**Prompt**
Pull each line with the string "button" from the entries.

Page layout parsing data
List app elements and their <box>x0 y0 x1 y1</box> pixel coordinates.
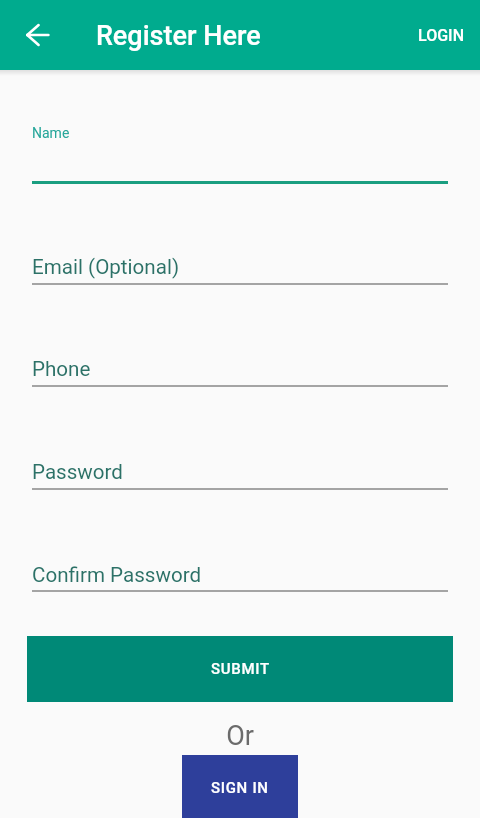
button[interactable]: SUBMIT <box>27 636 453 702</box>
button[interactable]: SIGN IN <box>182 755 298 818</box>
button[interactable]: LOGIN <box>402 14 480 57</box>
staticText: SUBMIT <box>211 660 270 678</box>
staticText: LOGIN <box>418 26 464 45</box>
staticText: Password <box>32 460 123 484</box>
staticText: SIGN IN <box>211 779 269 797</box>
staticText: Phone <box>32 357 91 381</box>
button[interactable]: Name input field <box>32 112 448 184</box>
staticText: Or <box>0 720 480 752</box>
button[interactable]: Confirm Password <box>32 537 448 592</box>
button[interactable]: Phone <box>32 331 448 387</box>
button[interactable]: Email (Optional) <box>32 229 448 285</box>
button[interactable]: Password <box>32 434 448 490</box>
staticText: Confirm Password <box>32 563 202 587</box>
staticText: Email (Optional) <box>32 255 180 279</box>
button[interactable]: Navigate back <box>16 13 60 57</box>
staticText: Name <box>32 125 70 141</box>
staticText: Register Here <box>96 20 261 52</box>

**Solution below**
button[interactable]: SUBMIT <box>27 636 453 702</box>
button[interactable]: SIGN IN <box>182 755 298 818</box>
button[interactable]: LOGIN <box>402 14 480 57</box>
button[interactable]: Name input field <box>32 112 448 184</box>
button[interactable]: Confirm Password <box>32 537 448 592</box>
button[interactable]: Phone <box>32 331 448 387</box>
button[interactable]: Email (Optional) <box>32 229 448 285</box>
button[interactable]: Password <box>32 434 448 490</box>
button[interactable]: Navigate back <box>16 13 60 57</box>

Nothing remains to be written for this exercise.